[Dataset entries]
┄┄┄┄┄┄
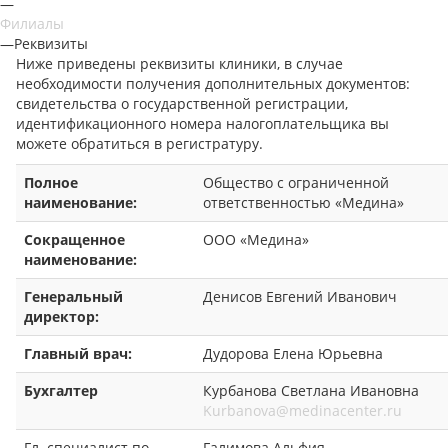
—
Филиалы
—
Реквизиты
Ниже приведены реквизиты клиники, в случае
необходимости получения дополнительных документов:
свидетельства о государственной регистрации,
идентификационного номера налогоплательщика вы
можете обратиться в регистратуру.
Полное
Общество с ограниченной
наименование:
ответственностью «Медина»
Сокращенное
ООО «Медина»
наименование:
Генеральный
Денисов Евгений Иванович
директор:
Главный врач:
Дудорова Елена Юрьевна
Бухгалтер
Курбанова Светлана Ивановна
Kurbanova@medinacenter.ru
Гл. специалист по
Галимова Альфия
┄┄┄┄┄┄
▶ EXERCISE
Reproduce the records above word for word, without the images.

▶ WRITTEN SOLUTION
—
Филиалы
—
Реквизиты
Ниже приведены реквизиты клиники, в случае
необходимости получения дополнительных документов:
свидетельства о государственной регистрации,
идентификационного номера налогоплательщика вы
можете обратиться в регистратуру.
Полное
Общество с ограниченной
наименование:
ответственностью «Медина»
Сокращенное
ООО «Медина»
наименование:
Генеральный
Денисов Евгений Иванович
директор:
Главный врач:
Дудорова Елена Юрьевна
Бухгалтер
Курбанова Светлана Ивановна
Kurbanova@medinacenter.ru
Гл. специалист по
Галимова Альфия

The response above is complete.